The company has already achieved 642 million euros in savings, exceeding its targeted 540 million in cost cuts and synergies from the acquisition of British paints firm ICI by end-2011. The savings are more than a third of 2009 EBITDA. In comparison, US rival PPG has targeted $250 million in cost savings and synergies from its acquisition of SigmaKalon.

When AkzoNobel announced its 14-percent margin target in 2007, the firm had a pro forma margin of 12.7 percent, lagging the sector average of 13.9 percent.
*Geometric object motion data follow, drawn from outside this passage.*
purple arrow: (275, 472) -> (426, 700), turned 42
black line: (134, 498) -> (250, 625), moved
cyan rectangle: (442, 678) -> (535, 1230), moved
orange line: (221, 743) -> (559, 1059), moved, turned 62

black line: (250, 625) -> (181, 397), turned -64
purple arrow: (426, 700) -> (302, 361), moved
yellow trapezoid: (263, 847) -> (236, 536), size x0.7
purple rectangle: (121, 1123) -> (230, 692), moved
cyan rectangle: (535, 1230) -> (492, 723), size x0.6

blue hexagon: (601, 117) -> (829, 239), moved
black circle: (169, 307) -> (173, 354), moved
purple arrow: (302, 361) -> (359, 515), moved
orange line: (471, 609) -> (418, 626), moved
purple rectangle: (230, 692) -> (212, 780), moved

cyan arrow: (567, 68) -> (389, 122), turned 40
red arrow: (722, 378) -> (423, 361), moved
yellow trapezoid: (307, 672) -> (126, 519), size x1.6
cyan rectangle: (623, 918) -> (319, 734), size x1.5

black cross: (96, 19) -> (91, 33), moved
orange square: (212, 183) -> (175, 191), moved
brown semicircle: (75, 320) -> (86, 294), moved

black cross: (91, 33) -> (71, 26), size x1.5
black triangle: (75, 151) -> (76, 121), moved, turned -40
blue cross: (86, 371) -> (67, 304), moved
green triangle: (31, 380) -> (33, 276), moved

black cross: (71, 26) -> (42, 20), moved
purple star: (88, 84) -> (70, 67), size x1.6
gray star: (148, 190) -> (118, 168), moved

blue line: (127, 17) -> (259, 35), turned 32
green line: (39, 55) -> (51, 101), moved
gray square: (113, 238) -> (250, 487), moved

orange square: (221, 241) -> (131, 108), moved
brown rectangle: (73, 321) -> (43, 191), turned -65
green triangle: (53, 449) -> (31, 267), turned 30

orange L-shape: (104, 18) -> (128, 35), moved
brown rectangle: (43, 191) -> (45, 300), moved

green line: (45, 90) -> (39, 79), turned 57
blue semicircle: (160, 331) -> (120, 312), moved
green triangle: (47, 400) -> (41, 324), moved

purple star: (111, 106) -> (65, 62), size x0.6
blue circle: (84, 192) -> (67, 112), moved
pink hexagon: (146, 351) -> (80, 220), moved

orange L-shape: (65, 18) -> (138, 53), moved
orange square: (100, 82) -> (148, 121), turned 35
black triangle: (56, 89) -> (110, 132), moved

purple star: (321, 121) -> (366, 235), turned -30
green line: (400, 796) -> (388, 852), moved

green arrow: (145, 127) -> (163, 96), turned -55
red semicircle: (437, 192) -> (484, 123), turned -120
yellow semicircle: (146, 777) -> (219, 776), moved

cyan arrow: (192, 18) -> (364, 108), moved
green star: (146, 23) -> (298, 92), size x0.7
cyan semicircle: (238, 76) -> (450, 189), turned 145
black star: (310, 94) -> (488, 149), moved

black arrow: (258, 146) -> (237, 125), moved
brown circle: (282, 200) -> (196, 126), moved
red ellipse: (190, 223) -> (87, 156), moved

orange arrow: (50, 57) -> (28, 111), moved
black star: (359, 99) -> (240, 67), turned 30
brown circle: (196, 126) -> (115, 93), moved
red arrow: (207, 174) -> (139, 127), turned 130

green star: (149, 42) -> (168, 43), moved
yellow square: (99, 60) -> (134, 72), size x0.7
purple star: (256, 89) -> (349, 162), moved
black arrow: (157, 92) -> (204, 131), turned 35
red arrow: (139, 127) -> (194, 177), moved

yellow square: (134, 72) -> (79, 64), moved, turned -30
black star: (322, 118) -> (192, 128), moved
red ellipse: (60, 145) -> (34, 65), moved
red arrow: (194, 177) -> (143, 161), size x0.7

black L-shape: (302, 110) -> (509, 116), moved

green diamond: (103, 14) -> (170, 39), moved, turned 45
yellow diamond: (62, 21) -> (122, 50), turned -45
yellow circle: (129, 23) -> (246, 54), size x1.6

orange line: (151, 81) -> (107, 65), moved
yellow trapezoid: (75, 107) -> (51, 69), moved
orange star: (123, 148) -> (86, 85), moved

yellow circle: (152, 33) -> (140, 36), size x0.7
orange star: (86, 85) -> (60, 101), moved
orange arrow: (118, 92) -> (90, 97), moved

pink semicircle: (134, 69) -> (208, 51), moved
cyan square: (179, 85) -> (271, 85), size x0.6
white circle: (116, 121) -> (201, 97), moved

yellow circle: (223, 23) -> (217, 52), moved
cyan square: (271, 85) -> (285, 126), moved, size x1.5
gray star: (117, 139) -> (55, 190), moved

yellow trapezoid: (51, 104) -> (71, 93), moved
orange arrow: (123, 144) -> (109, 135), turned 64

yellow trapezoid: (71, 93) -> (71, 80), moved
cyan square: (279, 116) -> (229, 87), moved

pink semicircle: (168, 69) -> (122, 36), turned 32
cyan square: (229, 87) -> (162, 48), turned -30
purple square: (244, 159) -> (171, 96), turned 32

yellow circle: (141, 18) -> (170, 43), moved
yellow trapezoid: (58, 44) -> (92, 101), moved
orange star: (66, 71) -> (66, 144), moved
There are now 15 analysts who rate AkzoNobel "strong buy" or "buy", up from 11 analysts 90 days ago, while the number of "hold" ratings has fallen to 7 from 12. The number of "sell" or "strong sell" ratings is unchanged at 4, Starmine data shows. Citigroup, acknowledging recently the economic recovery is likely to be sustained but uneven, has named AkzoNobel as one of its top European chemicals picks, as it upgraded the sector to "overweight".